Organic and local on the winter menu

greens

Local mixed greens with organic beets and goat cheese

If you live in the Delaware River Valley — or any place with four seasons — you know it’s more challenging to eat local and organic in the dead of January. Of course, if you’ve been industrious and built yourself a greenhouse or a few hoop houses, you can enjoy year-round produce local to your backyard. But for everyone else, a sustainable winter meal can take a bit of planning.

Doing the best you can

In late summer and early fall, the abundance of fresh, local and organic produce can make you feel like the proverbial kid in the candy store. The bounty of your garden, the variety at the farmers’ markets, the charm of tiny roadside stands where the produce is garden-grown and the purchase is made on the “honor system”… .  Before you know it, you’ve bought enough produce to feed an army.

Then the cold sets in and the choices dwindle quickly.

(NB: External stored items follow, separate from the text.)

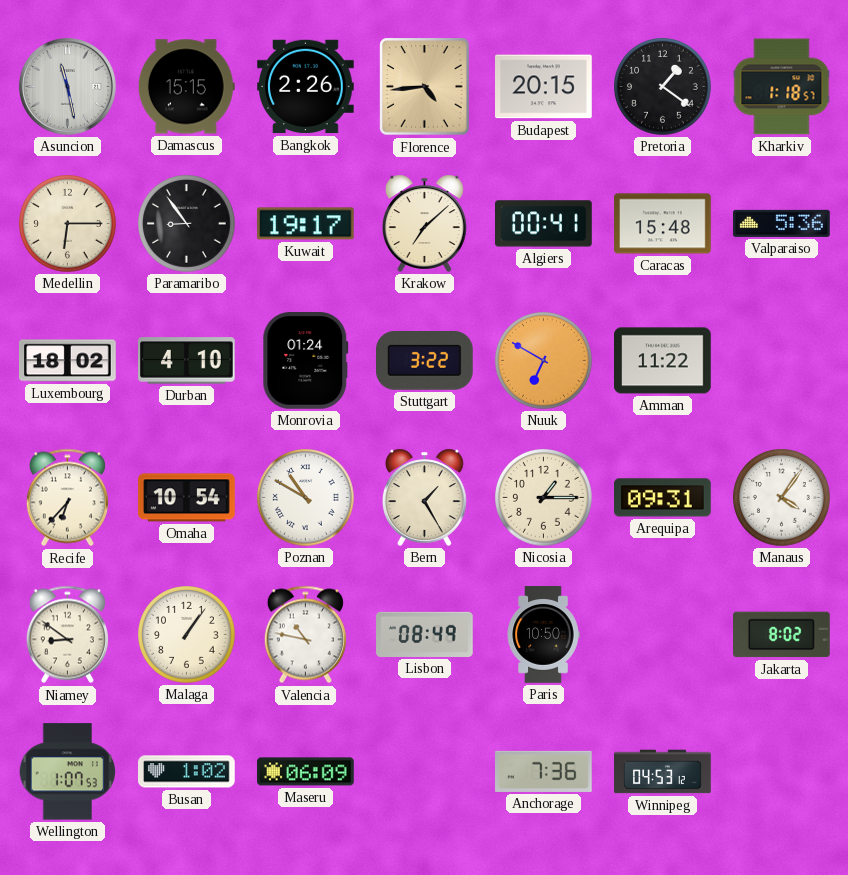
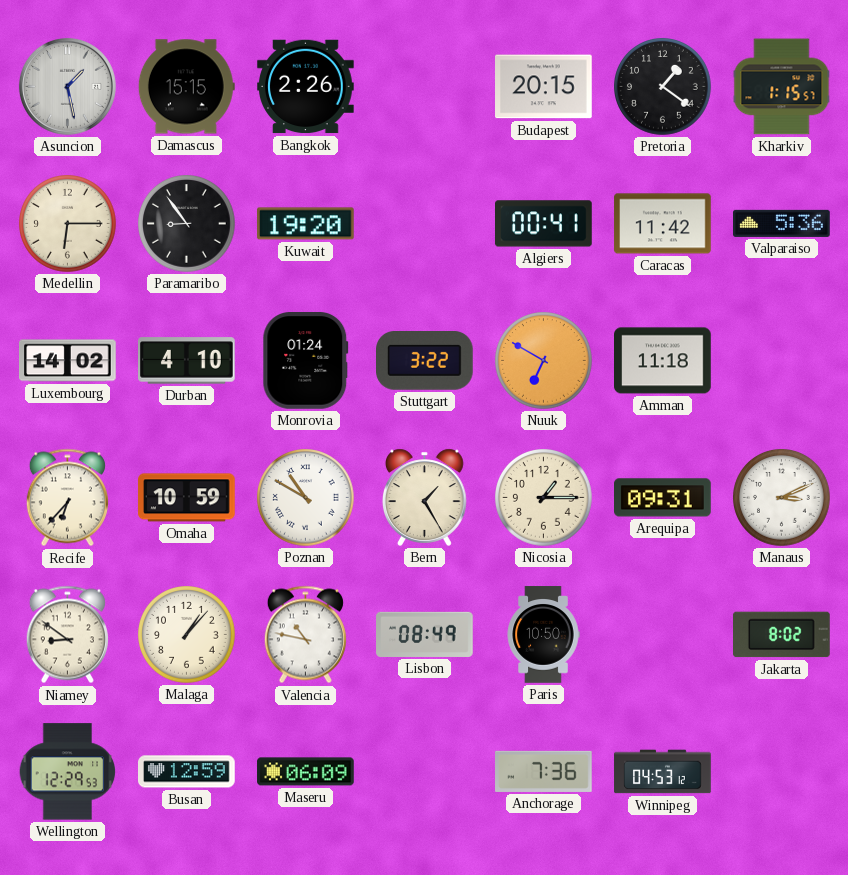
Asuncion: 11:28 -> 1:28
Florence: 4:44 -> none
Kharkiv: 1:18 -> 1:15
Kuwait: 19:17 -> 19:20
Krakow: 7:08 -> none
Caracas: 15:48 -> 11:42
Luxembourg: 18:02 -> 14:02
Amman: 11:22 -> 11:18
Omaha: 10:54 -> 10:59
Manaus: 4:06 -> 3:11
Malaga: 1:06 -> 1:07
Wellington: 1:07 -> 12:29
Busan: 1:02 -> 12:59
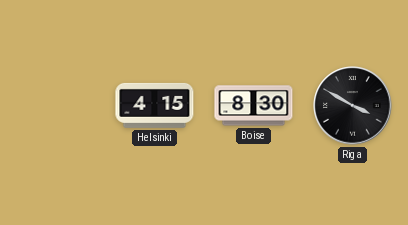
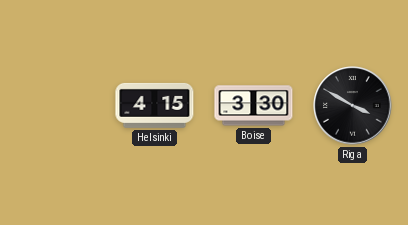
Boise: 8:30 -> 3:30
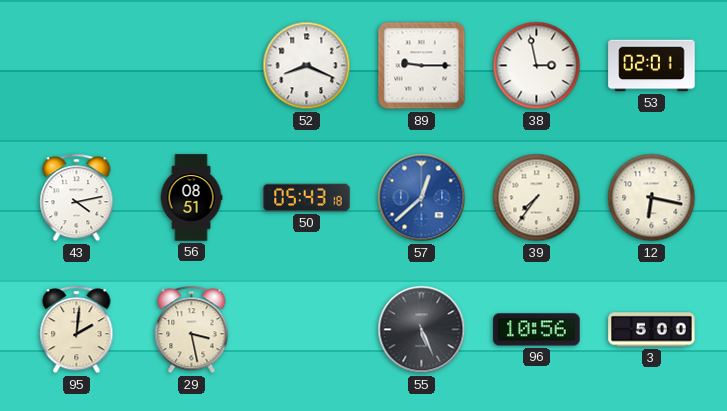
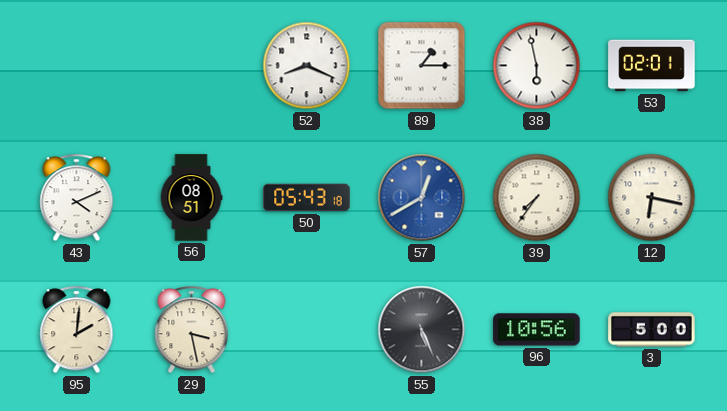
89: 9:15 -> 1:15
38: 2:58 -> 5:58
43: 4:13 -> 4:11
57: 12:38 -> 12:40
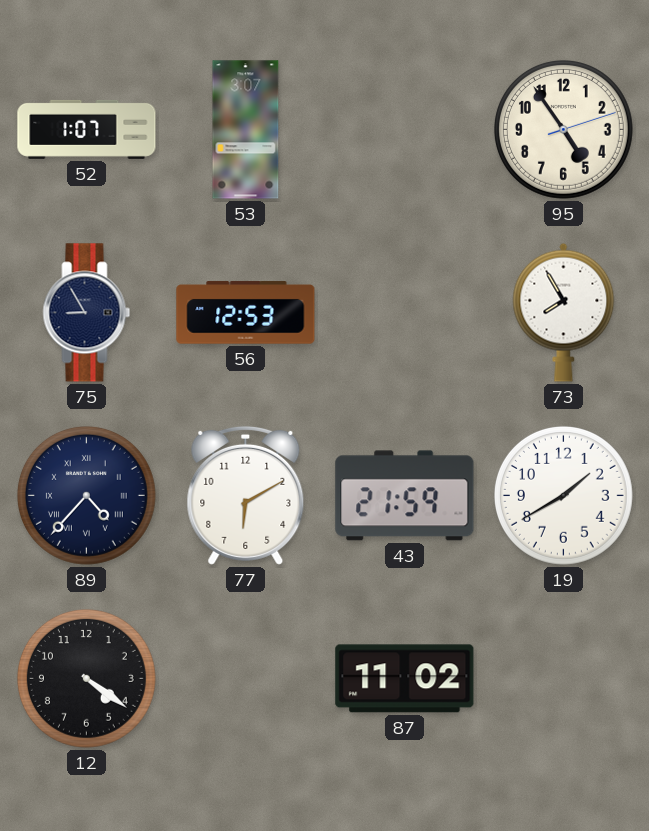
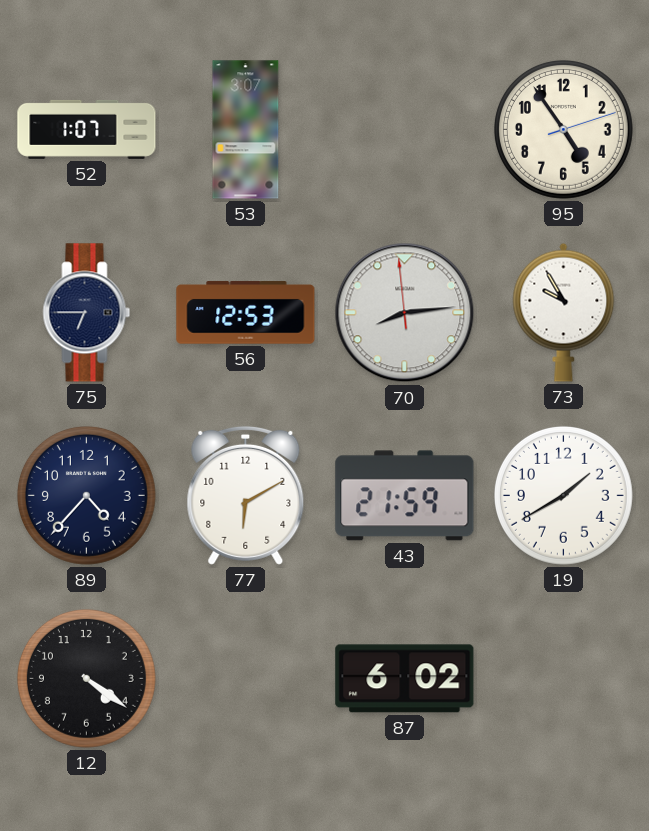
75: 8:55 -> 6:45
70: none -> 8:13
73: 7:55 -> 9:55
89 numerals: Roman -> Arabic
87: 11:02 -> 6:02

You think back to the previous winter, when it seemed like the best you could do sometimes was to purchase store-brand organic from California. You weren’t happy about the carbon footprint of that purchase. But, then again, you could have bought non-organic, non-local food — exactly what most people do all year long.

Sure, in a perfect world, we’d eat only local, organic, in-season food. But in this imperfect one, we can make a difference by making the best choices available.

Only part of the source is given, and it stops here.